▶ [TASK BRIEF] Find the lines in these entries that include the word "está" and state how many there are, with no other words.

Source data:

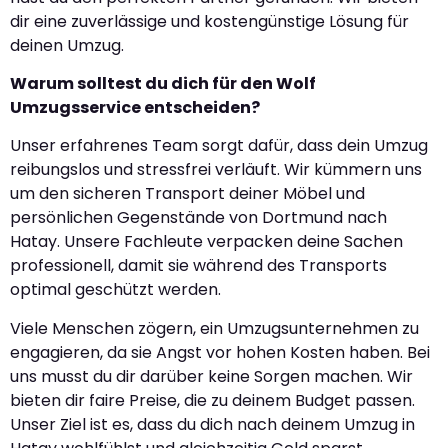
dir eine zuverlässige und kostengünstige Lösung für
deinen Umzug.
Warum solltest du dich für den Wolf
Umzugsservice entscheiden?
Unser erfahrenes Team sorgt dafür, dass dein Umzug
reibungslos und stressfrei verläuft. Wir kümmern uns
um den sicheren Transport deiner Möbel und
persönlichen Gegenstände von Dortmund nach
Hatay. Unsere Fachleute verpacken deine Sachen
professionell, damit sie während des Transports
optimal geschützt werden.
Viele Menschen zögern, ein Umzugsunternehmen zu
engagieren, da sie Angst vor hohen Kosten haben. Bei
uns musst du dir darüber keine Sorgen machen. Wir
bieten dir faire Preise, die zu deinem Budget passen.
Unser Ziel ist es, dass du dich nach deinem Umzug in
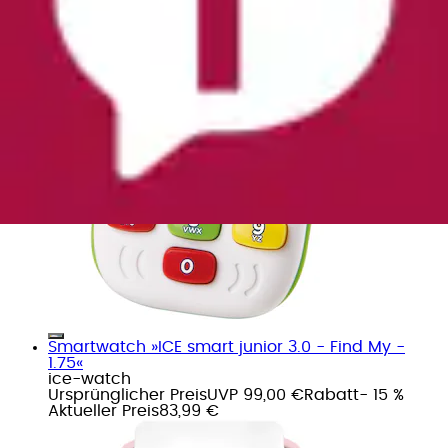
Smartwatch »ICE smart junior 3.0 - Find My -
1.75«
ice-watch
Ursprünglicher Preis
UVP 99,00 €
Rabatt
- 15 %
Aktueller Preis
83,99 €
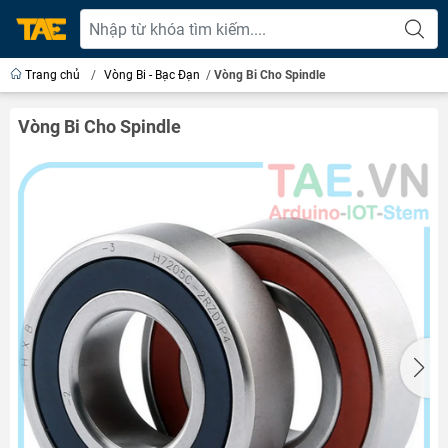
Trang chủ
/
Vòng Bi - Bạc Đạn
/
Vòng Bi Cho Spindle
Vòng Bi Cho Spindle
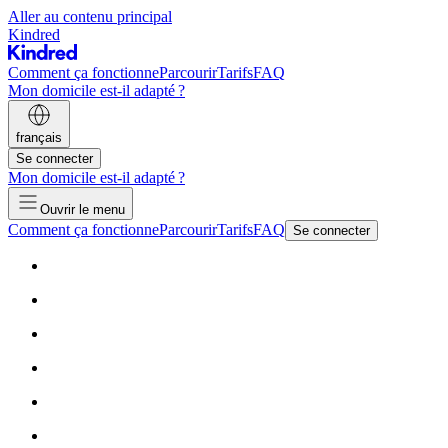
Aller au contenu principal
Kindred
Comment ça fonctionne
Parcourir
Tarifs
FAQ
Mon domicile est-il adapté ?
français
Se connecter
Mon domicile est-il adapté ?
Ouvrir le menu
Comment ça fonctionne
Parcourir
Tarifs
FAQ
Se connecter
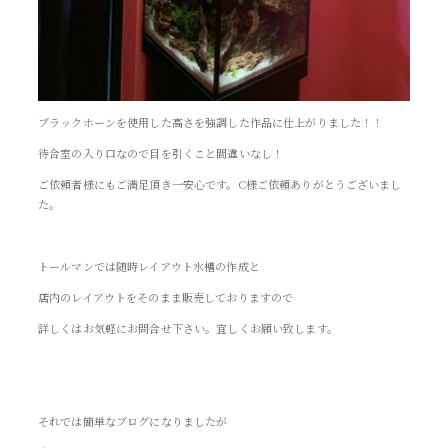
ブラックホーンを使用した高さを強調した作品に仕上がりました！！
待合室の入り口なので目を引くこと間違いなし！
ご依頼者様にもご満足頂き一安心です。C様ご依頼ありがとうございまし
た。
トールマンでは随時レイアウト水槽の作成と
店内のレイアウトをそのまま販売しておりますので
詳しくはお気軽にお問合せ下さい。宜しくお願い致します。
それでは簡単なブログになりましたが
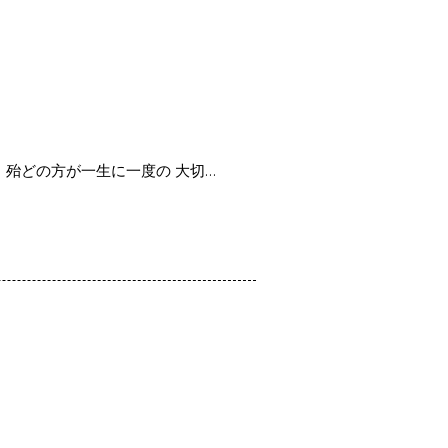
 殆どの方が一生に一度の 大切…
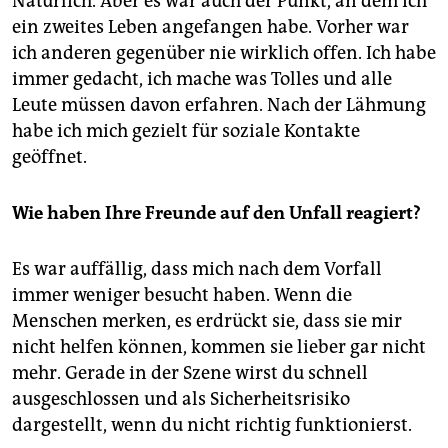
Natürlich. Aber es war auch der Punkt, an dem ich
ein zweites Leben angefangen habe. Vorher war
ich anderen gegenüber nie wirklich offen. Ich habe
immer gedacht, ich mache was Tolles und alle
Leute müssen davon erfahren. Nach der Lähmung
habe ich mich gezielt für soziale Kontakte
geöffnet.
Wie haben Ihre Freunde auf den Unfall reagiert?
Es war auffällig, dass mich nach dem Vorfall
immer weniger besucht haben. Wenn die
Menschen merken, es erdrückt sie, dass sie mir
nicht helfen können, kommen sie lieber gar nicht
mehr. Gerade in der Szene wirst du schnell
ausgeschlossen und als Sicherheitsrisiko
dargestellt, wenn du nicht richtig funktionierst.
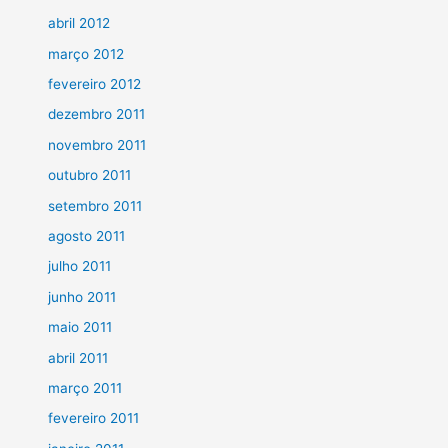
abril 2012
março 2012
fevereiro 2012
dezembro 2011
novembro 2011
outubro 2011
setembro 2011
agosto 2011
julho 2011
junho 2011
maio 2011
abril 2011
março 2011
fevereiro 2011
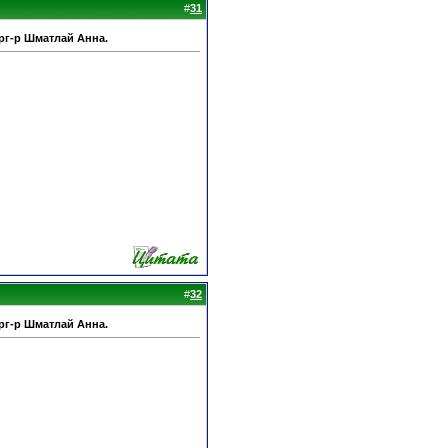
#
31
рг-р Шматлай Анна.
#
32
рг-р Шматлай Анна.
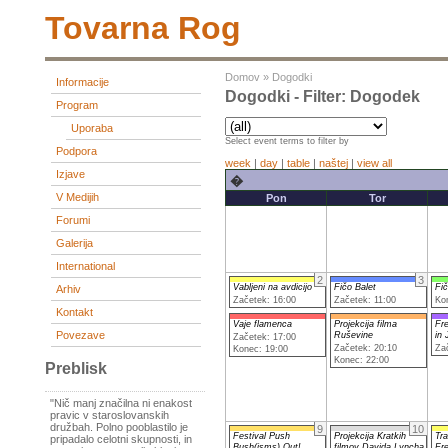
Tovarna Rog
Domov
»
Dogodki
Informacije
Dogodki - Filter: Dogodek
Program
Uporaba
Select event terms to filter by
Podpora
week
|
day
|
table
|
naštej
|
view all
Izjave
�
V Medijih
Pon
Tor
Forumi
Galerija
International
2
3
Vabljeni na avdicijo
Fičo Balet
Fič
Arhiv
Začetek: 16:00
Začetek: 11:00
Ko
Kontakt
Vaje flamenca
Projekcija filma
Fr
Povezave
Ruševine
in
Začetek: 17:00
Začetek: 20:10
Za
Konec: 19:00
Konec: 22:00
Preblisk
"Nič manj značilna ni enakost
pravic v staroslovanskih
družbah. Polno pooblastilo je
9
10
Festival Push
Projekcija Kratkih
Tra
pripadalo celotni skupnosti, in
Bush(isms) Out!
filmov Davida Lyncha
Fr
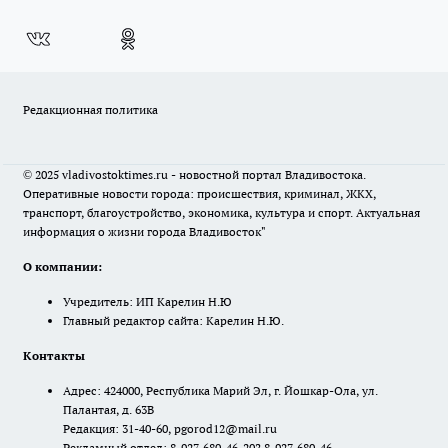
Редакционная политика
© 2025 vladivostoktimes.ru - новостной портал Владивостока.
Оперативные новости города: происшествия, криминал, ЖКХ,
транспорт, благоустройство, экономика, культура и спорт. Актуальная
информация о жизни города Владивосток"
О компании:
Учредитель: ИП Карелин Н.Ю
Главный редактор сайта: Карелин Н.Ю.
Контакты
Адрес: 424000, Республика Марий Эл, г. Йошкар-Ола, ул.
Палантая, д. 63В
Редакция: 31-40-60, pgorod12@mail.ru
Рекламный отдел: 8-927-680-46-20? 8-927-680-46-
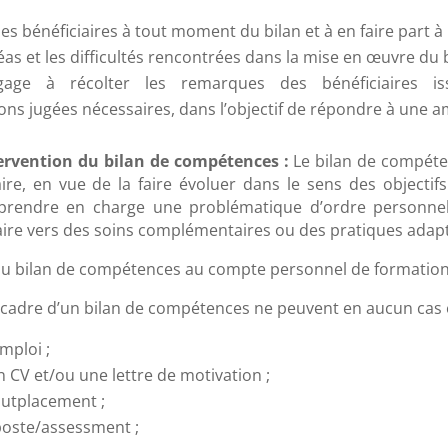
s bénéficiaires à tout moment du bilan et à en faire part à 
léas et les difficultés rencontrées dans la mise en œuvre du b
ngage à récolter les remarques des bénéficiaires i
ns jugées nécessaires, dans l’objectif de répondre à une am
tervention du bilan de compétences :
Le bilan de compéten
ire, en vue de la faire évoluer dans le sens des objectif
endre en charge une problématique d’ordre personnelle,
iaire vers des soins complémentaires ou des pratiques adap
é du bilan de compétences au compte personnel de formation
e cadre d’un bilan de compétences ne peuvent en aucun cas ê
mploi ;
n CV et/ou une lettre de motivation ;
utplacement ;
poste/assessment ;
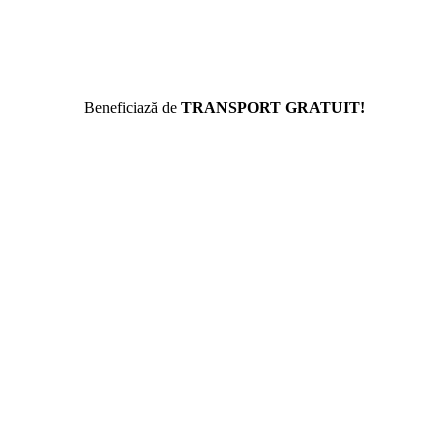
Beneficiază de
TRANSPORT GRATUIT!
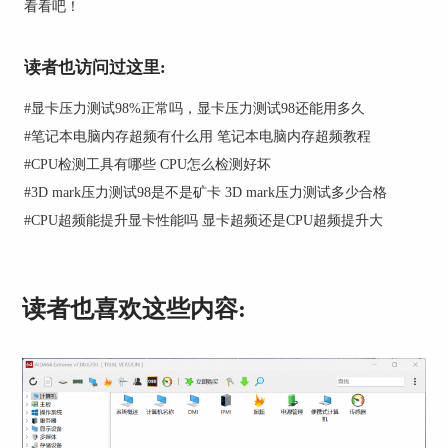
看看吧！
图二：使用AIDA64查看电脑的具体版本
读者也访问过这里:
使用AIDA64查看电脑系统的详细情况
#
显卡压力测试98%正常吗，显卡压力测试98还能用多久
在了解了我们电脑的操作系统之后，我们就需要了
#
笔记本电脑内存超频有什么用 笔记本电脑内存超频教程
解这个版本的系统的详细情况，只有对自己电脑的
操作系统足够了解，才方便我们日后能够流畅的操
#
CPU检测工具有哪些 CPU怎么检测好坏
作这台电脑。
#
3D mark压力测试98是不是矿卡 3D mark压力测试多少合格
#
CPU超频能提升显卡性能吗 显卡超频还是CPU超频提升大
我们找到左侧菜单中的“操作系统”-“操作系统”，点
开之后在右侧也能够看到系统的详细情况，其中不
仅包括了操作系统的名称，还包括了操作系统的语
言以及版本等等，如果想要知道自己的电脑操作系
读者也喜欢这些内容:
统是不是最新的，那么我们可以根据AIDA64给出
的版本和Windows官网上给出的最新版本对照一
下，就能够知道自己的电脑是不是最新的版本了。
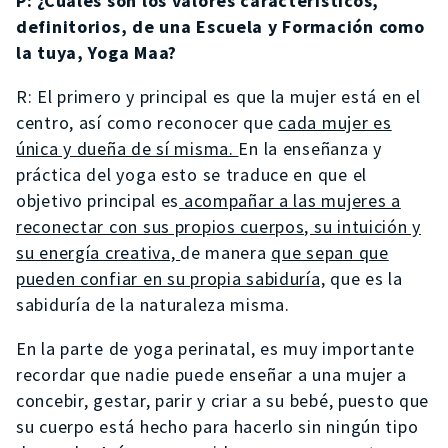
P: ¿Cuáles son los valores característicos,
definitorios, de una Escuela y Formación como
la tuya, Yoga Maa?
R: El primero y principal es que la mujer está en el
centro, así como reconocer que
cada mujer es
única y dueña de sí misma.
En la enseñanza y
práctica del yoga esto se traduce en que el
objetivo principal es
acompañar a las mujeres a
reconectar con sus propios cuerpos, su intuición y
su energía creativa,
de manera
que sepan que
pueden confiar en su propia sabiduría,
que es la
sabiduría de la naturaleza misma.
En la parte de yoga perinatal, es muy importante
recordar que nadie puede enseñar a una mujer a
concebir, gestar, parir y criar a su bebé, puesto que
su cuerpo está hecho para hacerlo sin ningún tipo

▶ [TASK RESULT] 2